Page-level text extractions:
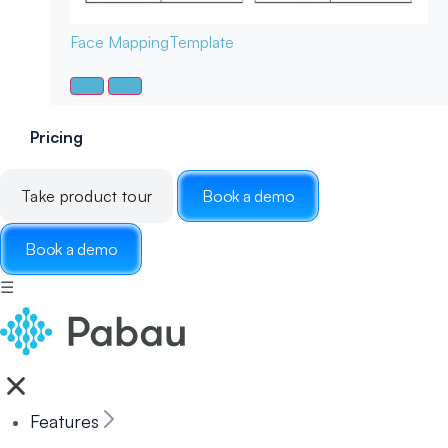
Face Mapping
Template
Pricing
Take product tour
Book a demo
Book a demo
☰
Features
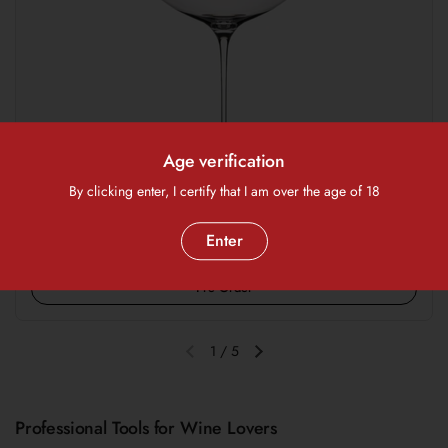
Age verification
By clicking enter, I certify that I am over the age of 18
Regular price
$160.00 SGD
Enter
Wine Glass - Sydonios 'Septentrional' (Set of 2)
Pre Order
1
/
5
Previous slide
Next slide
Professional Tools for Wine Lovers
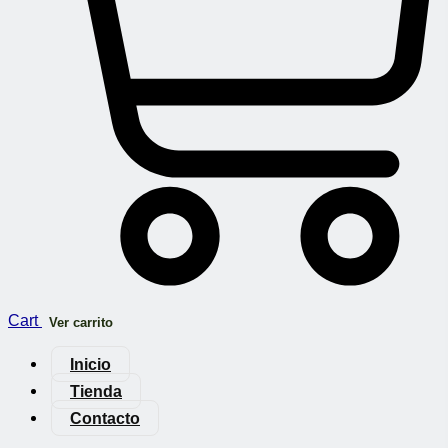
Cart
Ver carrito
Inicio
Tienda
Contacto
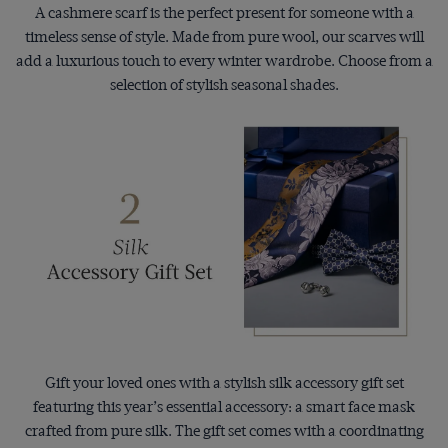
A cashmere scarf is the perfect present for someone with a
timeless sense of style. Made from pure wool, our scarves will
add a luxurious touch to every winter wardrobe. Choose from a
selection of stylish seasonal shades.
Gift your loved ones with a stylish silk accessory gift set
featuring this year’s essential accessory: a smart face mask
crafted from pure silk. The gift set comes with a coordinating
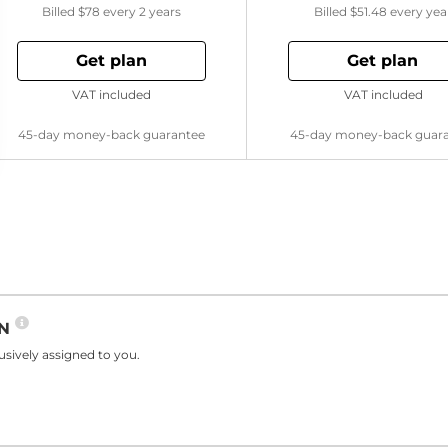
Billed
$78
every 2 years
Billed
$51.48
every yea
Get plan
Get plan
VAT included
VAT included
45-day money-back guarantee
45-day money-back guar
PN
sively assigned to you.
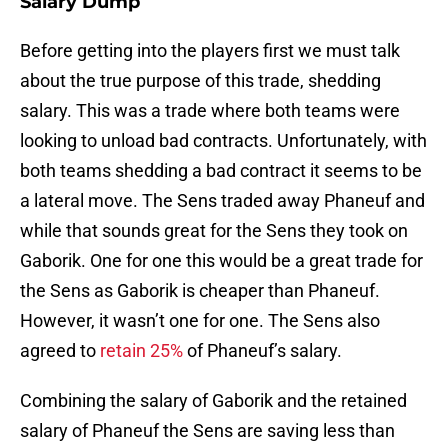
Salary Dump
Before getting into the players first we must talk
about the true purpose of this trade, shedding
salary. This was a trade where both teams were
looking to unload bad contracts. Unfortunately, with
both teams shedding a bad contract it seems to be
a lateral move. The Sens traded away Phaneuf and
while that sounds great for the Sens they took on
Gaborik. One for one this would be a great trade for
the Sens as Gaborik is cheaper than Phaneuf.
However, it wasn’t one for one. The Sens also
agreed to
retain 25%
of Phaneuf’s salary.
Combining the salary of Gaborik and the retained
salary of Phaneuf the Sens are saving less than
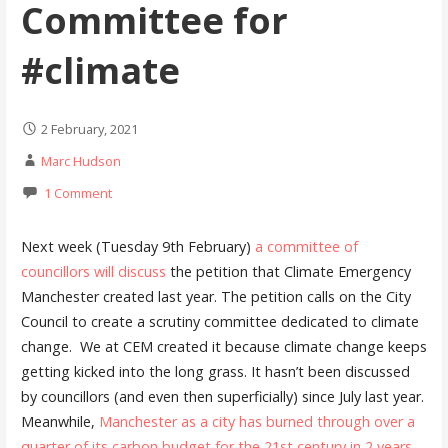
Committee for
#climate
2 February, 2021
Marc Hudson
1 Comment
Next week (Tuesday 9th February)
a committee of
councillors will discuss
the petition that Climate Emergency
Manchester created last year. The petition calls on the City
Council to create a scrutiny committee dedicated to climate
change. We at CEM created it because climate change keeps
getting kicked into the long grass. It hasn’t been discussed
by councillors (and even then superficially) since July last year.
Meanwhile,
Manchester as a city has burned through over a
quarter of its carbon budget for the 21st century in 2 years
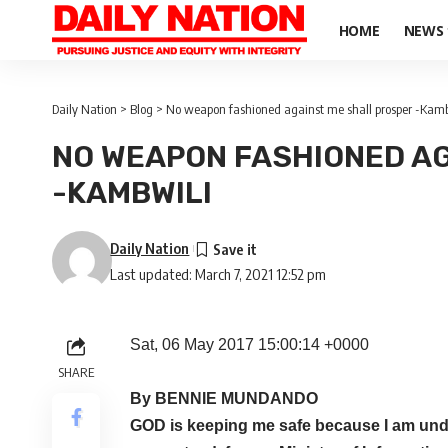
HOME
NEWS
Daily Nation
>
Blog
>
No weapon fashioned against me shall prosper -Kamb
NO WEAPON FASHIONED AG
-KAMBWILI
Daily Nation
Last updated: March 7, 2021 12:52 pm
Sat, 06 May 2017 15:00:14 +0000
SHARE
By BENNIE MUNDANDO
GOD is keeping me safe because I am unde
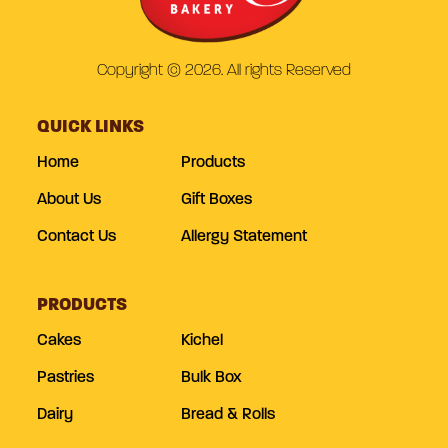
Copyright © 2026. All rights Reserved
QUICK LINKS
Home
Products
About Us
Gift Boxes
Contact Us
Allergy Statement
PRODUCTS
Cakes
Kichel
Pastries
Bulk Box
Dairy
Bread & Rolls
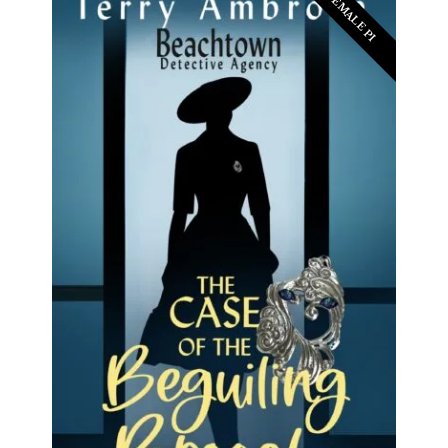
FEMALE PI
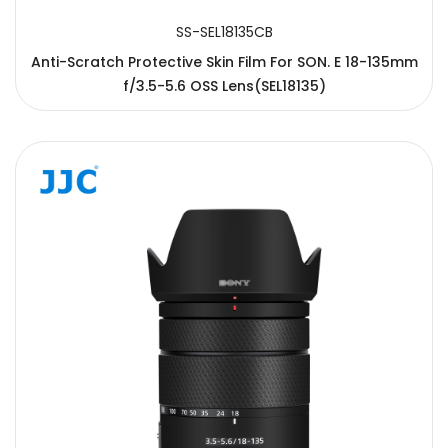
SS-SEL18135CB
Anti-Scratch Protective Skin Film For SON. E 18-135mm
f/3.5-5.6 OSS Lens(SEL18135)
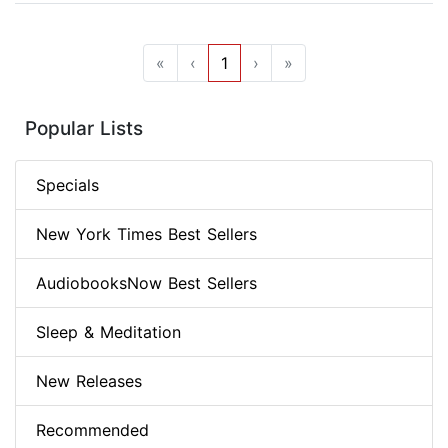
«
‹
1
›
»
Popular Lists
Specials
New York Times Best Sellers
AudiobooksNow Best Sellers
Sleep & Meditation
New Releases
Recommended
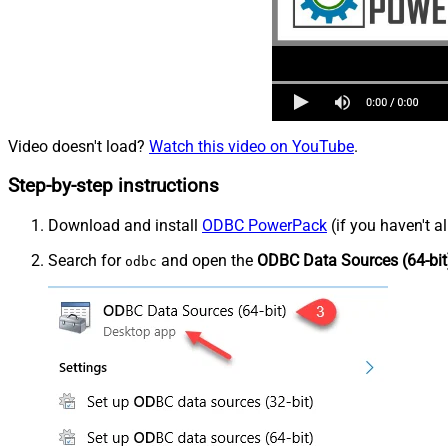
Video doesn't load?
Watch this video on YouTube
.
Step-by-step instructions
Download and install
ODBC PowerPack
(if you haven't a
Search for
and open the
ODBC Data Sources (64-bit
odbc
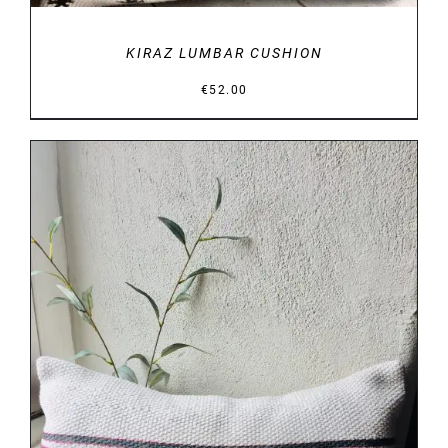
KIRAZ LUMBAR CUSHION
€
52.00
DETAILS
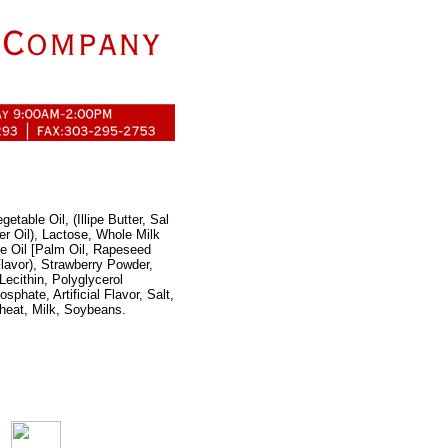
etable Oil, (Illipe Butter, Sal
er Oil), Lactose, Whole Milk
le Oil [Palm Oil, Rapeseed
 Flavor), Strawberry Powder,
Lecithin, Polyglycerol
phate, Artificial Flavor, Salt,
heat, Milk, Soybeans.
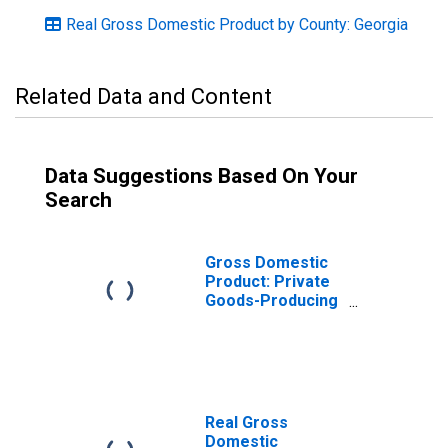
Real Gross Domestic Product by County: Georgia
Related Data and Content
Data Suggestions Based On Your
Search
Gross Domestic
Product: Private
Goods-Producing
Industries in
DeKalb County,
GA
Real Gross
Domestic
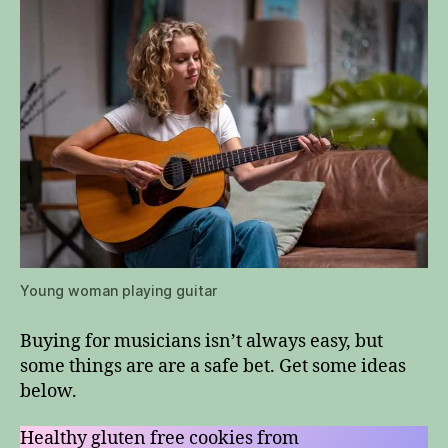
Young woman playing guitar
Buying for musicians isn’t always easy, but
some things are are a safe bet. Get some ideas
below.
Healthy gluten free cookies from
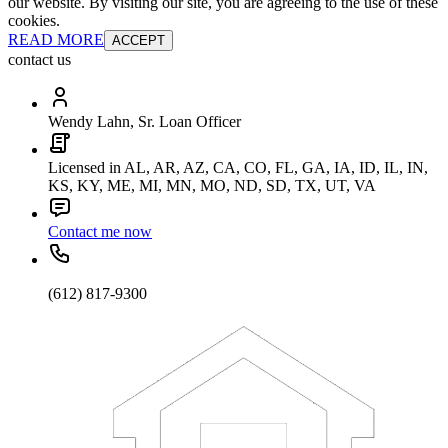
our website. By visiting our site, you are agreeing to the use of these
cookies.
READ MORE
ACCEPT
contact us
Wendy Lahn, Sr. Loan Officer
Licensed in AL, AR, AZ, CA, CO, FL, GA, IA, ID, IL, IN,
KS, KY, ME, MI, MN, MO, ND, SD, TX, UT, VA
Contact me now
(612) 817-9300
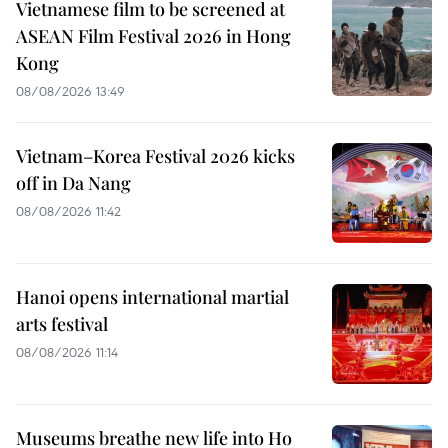
Vietnamese film to be screened at
ASEAN Film Festival 2026 in Hong
Kong
08/08/2026 13:49
Vietnam–Korea Festival 2026 kicks
off in Da Nang
08/08/2026 11:42
Hanoi opens international martial
arts festival
08/08/2026 11:14
Museums breathe new life into Ho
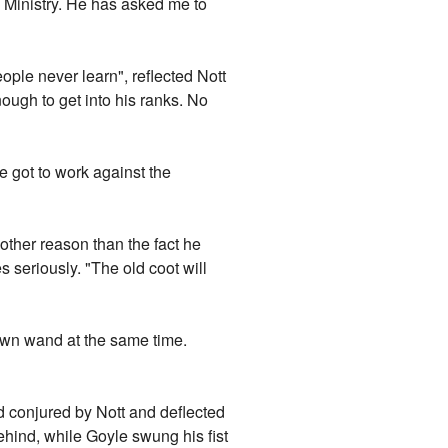
e Ministry. He has asked me to
ople never learn", reflected Nott
ough to get into his ranks. No
e got to work against the
 other reason than the fact he
s seriously. "The old coot will
 own wand at the same time.
ld conjured by Nott and deflected
hind, while Goyle swung his fist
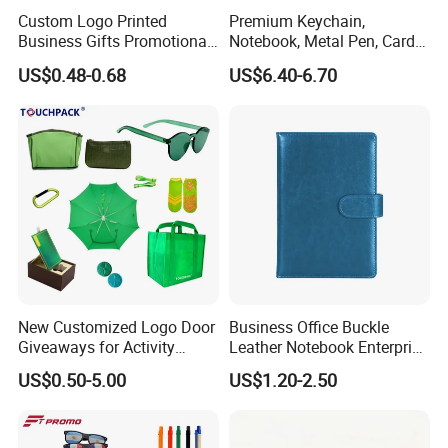
Custom Logo Printed
Premium Keychain,
Business Gifts Promotional
Notebook, Metal Pen, Card
and Marketing Tool
Holder Custom Corporate
US$0.48-0.68
US$6.40-6.70
Gift Set
New Customized Logo Door
Business Office Buckle
Giveaways for Activity
Leather Notebook Enterprise
Promotion
Company Meeting Record
US$0.50-5.00
US$1.20-2.50
Book PU Notepad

**Task instructions**
Of the lines above, quote exactly those from the one with "Ver carrito" through the one with "selection of stylish seasonal shades.", ends included; pictures stay out.

**Task answer**
Ver carrito
Inicio
Tienda
Contacto
A cashmere scarf is the perfect present for someone with a
timeless sense of style. Made from pure wool, our scarves will
add a luxurious touch to every winter wardrobe. Choose from a
selection of stylish seasonal shades.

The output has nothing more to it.